Réuni ce mercredi 17 juin, le Conseil constitutionnel, saisi par 18 députés de l’opposition et des non-inscrits, considère que le contrôle de la légalité d’un acte administratif ”ne relève pas de sa compétence”, ajoutant qu’il ”ne connait de ce contentieux que dans le cadre d’une élection nationale, lorsque l’acte participe directement à la régularité du processus électoral et est propre à ce scrutin”.
Dans son argumentaire, le juge constitutionnel ajoute que la décision du 24 mai 2026 attaquée, est ”survenue après la proclamation des résultats définitifs des élections législatives anticipées du 17 novembre 2024”, soulignant que cette intégration du député Ousmane Sonko ”n’intervient pas dans le cadre d’une élection nationale et ne se rattache pas directement à ce scrutin”.

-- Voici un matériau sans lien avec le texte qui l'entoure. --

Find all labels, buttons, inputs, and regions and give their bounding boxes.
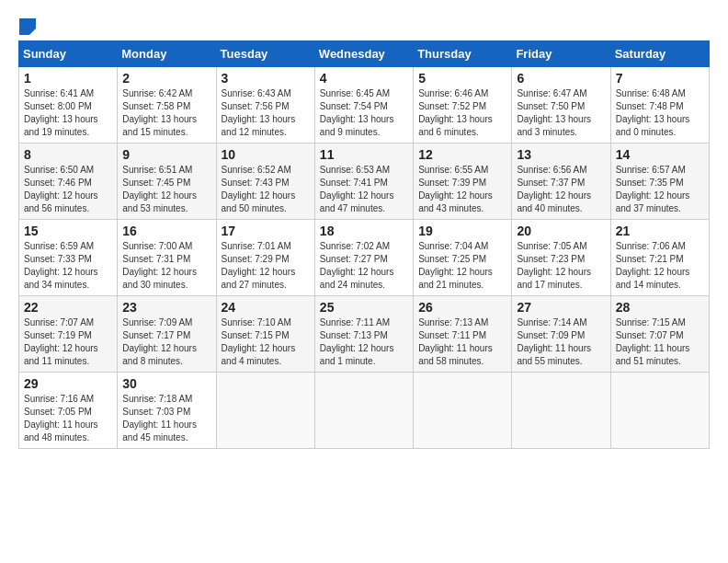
- calendar-cell: 11Sunrise: 6:53 AMSunset: 7:41 PMDayligh…: [314, 144, 413, 220]
- day-number: 2: [122, 71, 210, 86]
- day-number: 1: [24, 71, 112, 86]
- calendar-cell: 7Sunrise: 6:48 AMSunset: 7:48 PMDaylight…: [610, 67, 709, 144]
- day-info: Sunrise: 6:57 AMSunset: 7:35 PMDaylight:…: [616, 165, 690, 213]
- day-number: 27: [517, 300, 605, 315]
- day-number: 10: [222, 147, 310, 162]
- calendar-cell: 24Sunrise: 7:10 AMSunset: 7:15 PMDayligh…: [216, 296, 314, 373]
- logo: [18, 18, 37, 31]
- day-number: 11: [320, 147, 408, 162]
- calendar-cell: 4Sunrise: 6:45 AMSunset: 7:54 PMDaylight…: [314, 67, 413, 144]
- day-info: Sunrise: 6:48 AMSunset: 7:48 PMDaylight:…: [616, 88, 690, 137]
- day-number: 28: [616, 300, 704, 315]
- calendar-cell-empty: [216, 373, 314, 449]
- day-number: 9: [122, 147, 210, 162]
- day-info: Sunrise: 7:02 AMSunset: 7:27 PMDaylight:…: [320, 241, 394, 290]
- calendar-cell-empty: [414, 373, 512, 449]
- calendar-day-header: Monday: [118, 41, 216, 67]
- logo-icon: [19, 18, 36, 35]
- calendar-cell: 15Sunrise: 6:59 AMSunset: 7:33 PMDayligh…: [19, 220, 118, 296]
- day-number: 21: [616, 224, 704, 238]
- day-number: 19: [418, 224, 506, 238]
- day-number: 18: [320, 224, 408, 238]
- day-info: Sunrise: 7:11 AMSunset: 7:13 PMDaylight:…: [320, 317, 394, 366]
- calendar-table: SundayMondayTuesdayWednesdayThursdayFrid…: [18, 40, 710, 449]
- day-number: 23: [122, 300, 210, 315]
- calendar-cell-empty: [314, 373, 413, 449]
- calendar-cell-empty: [512, 373, 610, 449]
- day-info: Sunrise: 6:41 AMSunset: 8:00 PMDaylight:…: [24, 88, 98, 137]
- day-number: 26: [418, 300, 506, 315]
- day-info: Sunrise: 7:00 AMSunset: 7:31 PMDaylight:…: [122, 241, 197, 290]
- day-info: Sunrise: 6:59 AMSunset: 7:33 PMDaylight:…: [24, 241, 98, 290]
- calendar-cell: 9Sunrise: 6:51 AMSunset: 7:45 PMDaylight…: [118, 144, 216, 220]
- calendar-cell: 6Sunrise: 6:47 AMSunset: 7:50 PMDaylight…: [512, 67, 610, 144]
- day-number: 30: [122, 376, 210, 391]
- calendar-cell: 18Sunrise: 7:02 AMSunset: 7:27 PMDayligh…: [314, 220, 413, 296]
- day-number: 7: [616, 71, 704, 86]
- calendar-week-row: 8Sunrise: 6:50 AMSunset: 7:46 PMDaylight…: [19, 144, 710, 220]
- day-info: Sunrise: 6:55 AMSunset: 7:39 PMDaylight:…: [418, 165, 493, 213]
- calendar-week-row: 22Sunrise: 7:07 AMSunset: 7:19 PMDayligh…: [19, 296, 710, 373]
- calendar-cell: 16Sunrise: 7:00 AMSunset: 7:31 PMDayligh…: [118, 220, 216, 296]
- calendar-day-header: Wednesday: [314, 41, 413, 67]
- calendar-day-header: Sunday: [19, 41, 118, 67]
- day-number: 13: [517, 147, 605, 162]
- day-number: 5: [418, 71, 506, 86]
- calendar-cell: 26Sunrise: 7:13 AMSunset: 7:11 PMDayligh…: [414, 296, 512, 373]
- day-info: Sunrise: 7:15 AMSunset: 7:07 PMDaylight:…: [616, 317, 690, 366]
- calendar-day-header: Tuesday: [216, 41, 314, 67]
- day-info: Sunrise: 6:51 AMSunset: 7:45 PMDaylight:…: [122, 165, 197, 213]
- day-number: 20: [517, 224, 605, 238]
- day-number: 29: [24, 376, 112, 391]
- day-info: Sunrise: 7:10 AMSunset: 7:15 PMDaylight:…: [222, 317, 296, 366]
- calendar-cell: 8Sunrise: 6:50 AMSunset: 7:46 PMDaylight…: [19, 144, 118, 220]
- day-number: 8: [24, 147, 112, 162]
- calendar-cell: 5Sunrise: 6:46 AMSunset: 7:52 PMDaylight…: [414, 67, 512, 144]
- calendar-cell: 27Sunrise: 7:14 AMSunset: 7:09 PMDayligh…: [512, 296, 610, 373]
- calendar-cell: 14Sunrise: 6:57 AMSunset: 7:35 PMDayligh…: [610, 144, 709, 220]
- day-info: Sunrise: 7:13 AMSunset: 7:11 PMDaylight:…: [418, 317, 493, 366]
- calendar-cell: 22Sunrise: 7:07 AMSunset: 7:19 PMDayligh…: [19, 296, 118, 373]
- day-info: Sunrise: 6:56 AMSunset: 7:37 PMDaylight:…: [517, 165, 591, 213]
- calendar-cell-empty: [610, 373, 709, 449]
- page-header: [18, 18, 710, 31]
- calendar-cell: 10Sunrise: 6:52 AMSunset: 7:43 PMDayligh…: [216, 144, 314, 220]
- calendar-cell: 3Sunrise: 6:43 AMSunset: 7:56 PMDaylight…: [216, 67, 314, 144]
- calendar-week-row: 15Sunrise: 6:59 AMSunset: 7:33 PMDayligh…: [19, 220, 710, 296]
- day-number: 15: [24, 224, 112, 238]
- day-info: Sunrise: 6:47 AMSunset: 7:50 PMDaylight:…: [517, 88, 591, 137]
- day-number: 25: [320, 300, 408, 315]
- day-info: Sunrise: 6:46 AMSunset: 7:52 PMDaylight:…: [418, 88, 493, 137]
- day-info: Sunrise: 7:16 AMSunset: 7:05 PMDaylight:…: [24, 394, 98, 442]
- day-number: 24: [222, 300, 310, 315]
- calendar-day-header: Saturday: [610, 41, 709, 67]
- calendar-cell: 20Sunrise: 7:05 AMSunset: 7:23 PMDayligh…: [512, 220, 610, 296]
- calendar-cell: 12Sunrise: 6:55 AMSunset: 7:39 PMDayligh…: [414, 144, 512, 220]
- day-info: Sunrise: 7:14 AMSunset: 7:09 PMDaylight:…: [517, 317, 591, 366]
- calendar-day-header: Friday: [512, 41, 610, 67]
- day-info: Sunrise: 6:50 AMSunset: 7:46 PMDaylight:…: [24, 165, 98, 213]
- calendar-cell: 17Sunrise: 7:01 AMSunset: 7:29 PMDayligh…: [216, 220, 314, 296]
- calendar-cell: 29Sunrise: 7:16 AMSunset: 7:05 PMDayligh…: [19, 373, 118, 449]
- day-info: Sunrise: 7:09 AMSunset: 7:17 PMDaylight:…: [122, 317, 197, 366]
- calendar-cell: 13Sunrise: 6:56 AMSunset: 7:37 PMDayligh…: [512, 144, 610, 220]
- day-info: Sunrise: 7:05 AMSunset: 7:23 PMDaylight:…: [517, 241, 591, 290]
- calendar-cell: 30Sunrise: 7:18 AMSunset: 7:03 PMDayligh…: [118, 373, 216, 449]
- calendar-day-header: Thursday: [414, 41, 512, 67]
- calendar-header-row: SundayMondayTuesdayWednesdayThursdayFrid…: [19, 41, 710, 67]
- day-number: 17: [222, 224, 310, 238]
- day-number: 14: [616, 147, 704, 162]
- svg-marker-0: [19, 18, 36, 35]
- calendar-week-row: 1Sunrise: 6:41 AMSunset: 8:00 PMDaylight…: [19, 67, 710, 144]
- day-number: 22: [24, 300, 112, 315]
- day-info: Sunrise: 6:53 AMSunset: 7:41 PMDaylight:…: [320, 165, 394, 213]
- calendar-cell: 1Sunrise: 6:41 AMSunset: 8:00 PMDaylight…: [19, 67, 118, 144]
- day-info: Sunrise: 6:43 AMSunset: 7:56 PMDaylight:…: [222, 88, 296, 137]
- day-info: Sunrise: 7:04 AMSunset: 7:25 PMDaylight:…: [418, 241, 493, 290]
- calendar-cell: 23Sunrise: 7:09 AMSunset: 7:17 PMDayligh…: [118, 296, 216, 373]
- day-info: Sunrise: 7:18 AMSunset: 7:03 PMDaylight:…: [122, 394, 197, 442]
- day-info: Sunrise: 7:01 AMSunset: 7:29 PMDaylight:…: [222, 241, 296, 290]
- calendar-cell: 19Sunrise: 7:04 AMSunset: 7:25 PMDayligh…: [414, 220, 512, 296]
- day-number: 12: [418, 147, 506, 162]
- calendar-week-row: 29Sunrise: 7:16 AMSunset: 7:05 PMDayligh…: [19, 373, 710, 449]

Le Conseil constitutionnel fait remarquer que cette décision du bureau de l’Assemblée nationale porte ”exclusivement sur l’intégration, après la cessation de ses fonctions ministérielles, d’un membre du gouvernement élu député au sein de l’Assemblée nationale”.
Les sages estiment que cette décision ”échappe à la compétence du Conseil constitutionnel”.
Ousmane Sonko a été réintégré à l’Assemblée nationale après son limogeage du poste de Premier ministre. Il a été, ensuite, élu président de l’Assemblée nationale dont son parti, Pastef-Les patriotes, contrôle la majorité avec 130 sur les 165 députés.